---------- Input ----------

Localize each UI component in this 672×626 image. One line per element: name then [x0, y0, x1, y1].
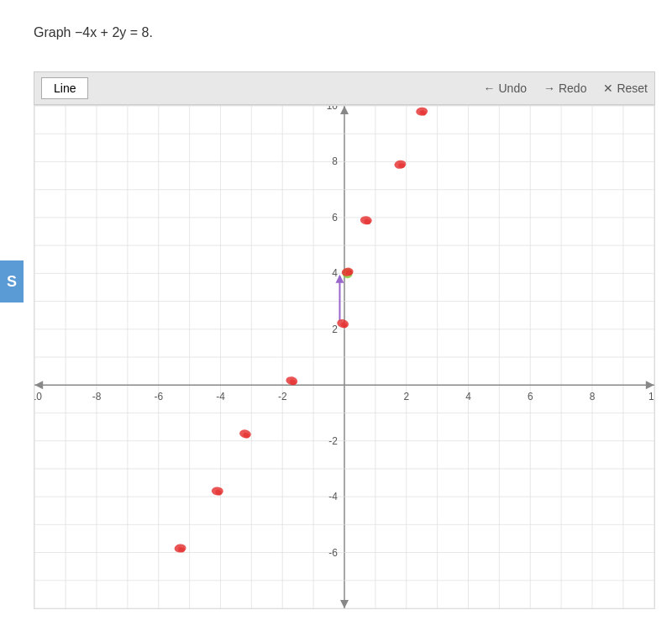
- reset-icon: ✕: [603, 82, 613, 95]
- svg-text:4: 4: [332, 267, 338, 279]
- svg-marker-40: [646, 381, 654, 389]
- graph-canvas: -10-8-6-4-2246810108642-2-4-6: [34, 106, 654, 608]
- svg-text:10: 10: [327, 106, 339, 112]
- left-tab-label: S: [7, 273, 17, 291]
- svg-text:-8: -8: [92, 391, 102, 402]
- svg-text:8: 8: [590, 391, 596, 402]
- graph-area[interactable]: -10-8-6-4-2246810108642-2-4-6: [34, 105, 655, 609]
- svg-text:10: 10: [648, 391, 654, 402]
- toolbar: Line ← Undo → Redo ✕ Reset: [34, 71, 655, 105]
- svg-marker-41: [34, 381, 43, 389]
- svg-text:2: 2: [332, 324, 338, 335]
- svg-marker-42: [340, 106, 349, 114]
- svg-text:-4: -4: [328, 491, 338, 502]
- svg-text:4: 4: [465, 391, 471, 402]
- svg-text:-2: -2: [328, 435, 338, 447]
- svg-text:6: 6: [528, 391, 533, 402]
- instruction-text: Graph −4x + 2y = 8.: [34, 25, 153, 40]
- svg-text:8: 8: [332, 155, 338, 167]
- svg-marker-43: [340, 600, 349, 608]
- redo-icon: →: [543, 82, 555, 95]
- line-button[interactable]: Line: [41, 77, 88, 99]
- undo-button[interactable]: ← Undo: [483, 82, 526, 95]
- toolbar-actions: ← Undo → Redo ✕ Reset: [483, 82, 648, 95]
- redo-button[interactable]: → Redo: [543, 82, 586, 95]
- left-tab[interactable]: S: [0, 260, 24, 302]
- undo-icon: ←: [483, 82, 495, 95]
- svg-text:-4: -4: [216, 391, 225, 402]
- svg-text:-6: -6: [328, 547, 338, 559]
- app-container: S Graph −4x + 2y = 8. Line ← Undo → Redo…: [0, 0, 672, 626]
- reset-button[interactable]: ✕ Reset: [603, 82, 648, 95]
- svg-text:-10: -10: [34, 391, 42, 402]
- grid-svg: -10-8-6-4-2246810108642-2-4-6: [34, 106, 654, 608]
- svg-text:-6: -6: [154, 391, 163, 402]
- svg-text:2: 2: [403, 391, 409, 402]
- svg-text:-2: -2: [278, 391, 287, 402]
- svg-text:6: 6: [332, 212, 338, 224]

----------
---------- Input ----------

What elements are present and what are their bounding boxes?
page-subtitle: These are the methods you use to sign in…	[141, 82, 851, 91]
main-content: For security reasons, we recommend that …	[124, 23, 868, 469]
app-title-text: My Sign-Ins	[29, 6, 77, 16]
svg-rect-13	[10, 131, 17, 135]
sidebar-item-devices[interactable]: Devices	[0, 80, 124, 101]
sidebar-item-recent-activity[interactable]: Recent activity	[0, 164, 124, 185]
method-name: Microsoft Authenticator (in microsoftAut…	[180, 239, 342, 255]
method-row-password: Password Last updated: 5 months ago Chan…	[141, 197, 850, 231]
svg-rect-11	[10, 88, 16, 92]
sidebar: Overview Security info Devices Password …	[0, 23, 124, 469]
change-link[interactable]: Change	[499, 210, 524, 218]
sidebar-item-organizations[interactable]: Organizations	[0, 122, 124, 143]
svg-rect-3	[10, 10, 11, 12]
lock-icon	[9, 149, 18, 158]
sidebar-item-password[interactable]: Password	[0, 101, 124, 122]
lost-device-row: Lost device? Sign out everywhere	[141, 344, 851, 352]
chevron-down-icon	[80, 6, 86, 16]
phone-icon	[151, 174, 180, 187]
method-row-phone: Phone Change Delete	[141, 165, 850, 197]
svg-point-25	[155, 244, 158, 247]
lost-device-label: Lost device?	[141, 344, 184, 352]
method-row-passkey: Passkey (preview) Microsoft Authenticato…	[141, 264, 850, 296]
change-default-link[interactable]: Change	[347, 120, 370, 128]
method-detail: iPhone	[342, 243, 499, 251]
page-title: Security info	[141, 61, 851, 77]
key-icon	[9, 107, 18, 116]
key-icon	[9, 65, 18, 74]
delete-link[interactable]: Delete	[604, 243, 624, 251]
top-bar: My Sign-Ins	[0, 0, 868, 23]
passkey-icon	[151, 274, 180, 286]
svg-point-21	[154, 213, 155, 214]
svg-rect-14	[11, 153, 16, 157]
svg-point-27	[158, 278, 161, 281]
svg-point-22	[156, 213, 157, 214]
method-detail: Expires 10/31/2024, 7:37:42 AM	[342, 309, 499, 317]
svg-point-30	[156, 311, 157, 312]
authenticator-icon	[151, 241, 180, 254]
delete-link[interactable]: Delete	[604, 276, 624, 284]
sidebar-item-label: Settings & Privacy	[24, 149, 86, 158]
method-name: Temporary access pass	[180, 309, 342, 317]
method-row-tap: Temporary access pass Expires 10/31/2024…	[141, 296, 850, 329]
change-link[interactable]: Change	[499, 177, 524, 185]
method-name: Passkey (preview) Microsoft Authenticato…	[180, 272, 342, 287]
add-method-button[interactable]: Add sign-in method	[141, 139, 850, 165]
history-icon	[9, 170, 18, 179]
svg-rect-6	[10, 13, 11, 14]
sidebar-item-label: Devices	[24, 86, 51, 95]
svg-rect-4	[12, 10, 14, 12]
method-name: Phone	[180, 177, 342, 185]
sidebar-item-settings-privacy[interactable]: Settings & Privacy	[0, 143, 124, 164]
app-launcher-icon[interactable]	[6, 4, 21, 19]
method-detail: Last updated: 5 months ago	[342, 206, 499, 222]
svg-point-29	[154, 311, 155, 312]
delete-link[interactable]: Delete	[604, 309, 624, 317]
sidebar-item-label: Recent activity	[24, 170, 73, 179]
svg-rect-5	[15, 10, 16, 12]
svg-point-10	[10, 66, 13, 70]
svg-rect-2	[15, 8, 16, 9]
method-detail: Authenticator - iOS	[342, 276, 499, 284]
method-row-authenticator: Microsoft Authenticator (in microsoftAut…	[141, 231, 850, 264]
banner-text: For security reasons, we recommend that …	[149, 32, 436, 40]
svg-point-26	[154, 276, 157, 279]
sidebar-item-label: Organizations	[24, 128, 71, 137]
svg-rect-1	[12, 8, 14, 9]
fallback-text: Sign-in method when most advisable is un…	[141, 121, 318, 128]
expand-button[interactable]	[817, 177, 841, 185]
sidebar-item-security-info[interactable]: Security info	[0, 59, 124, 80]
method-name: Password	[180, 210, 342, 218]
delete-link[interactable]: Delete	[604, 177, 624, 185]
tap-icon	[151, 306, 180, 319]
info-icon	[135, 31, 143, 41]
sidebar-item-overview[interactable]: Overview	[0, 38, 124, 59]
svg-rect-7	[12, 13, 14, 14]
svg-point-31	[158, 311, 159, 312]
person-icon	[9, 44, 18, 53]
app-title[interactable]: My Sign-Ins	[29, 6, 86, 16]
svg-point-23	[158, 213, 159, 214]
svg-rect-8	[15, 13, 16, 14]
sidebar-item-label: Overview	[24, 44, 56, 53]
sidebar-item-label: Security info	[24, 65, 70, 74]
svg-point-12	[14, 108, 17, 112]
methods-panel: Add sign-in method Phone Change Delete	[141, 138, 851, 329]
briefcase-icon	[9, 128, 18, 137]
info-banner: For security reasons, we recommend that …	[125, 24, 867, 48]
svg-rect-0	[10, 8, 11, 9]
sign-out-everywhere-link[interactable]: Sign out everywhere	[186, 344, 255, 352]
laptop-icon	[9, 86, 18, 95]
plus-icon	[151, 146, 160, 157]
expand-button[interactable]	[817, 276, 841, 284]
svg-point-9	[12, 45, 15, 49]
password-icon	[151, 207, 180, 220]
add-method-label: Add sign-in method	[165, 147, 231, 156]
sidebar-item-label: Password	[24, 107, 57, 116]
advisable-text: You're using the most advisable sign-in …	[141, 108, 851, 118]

----------

Apply a filter for "link" to the data above, then copy each line that matches.

change-link[interactable]: Change	[499, 210, 524, 218]
change-default-link[interactable]: Change	[347, 120, 370, 128]
delete-link[interactable]: Delete	[604, 243, 624, 251]
delete-link[interactable]: Delete	[604, 276, 624, 284]
change-link[interactable]: Change	[499, 177, 524, 185]
delete-link[interactable]: Delete	[604, 309, 624, 317]
delete-link[interactable]: Delete	[604, 177, 624, 185]
sign-out-everywhere-link[interactable]: Sign out everywhere	[186, 344, 255, 352]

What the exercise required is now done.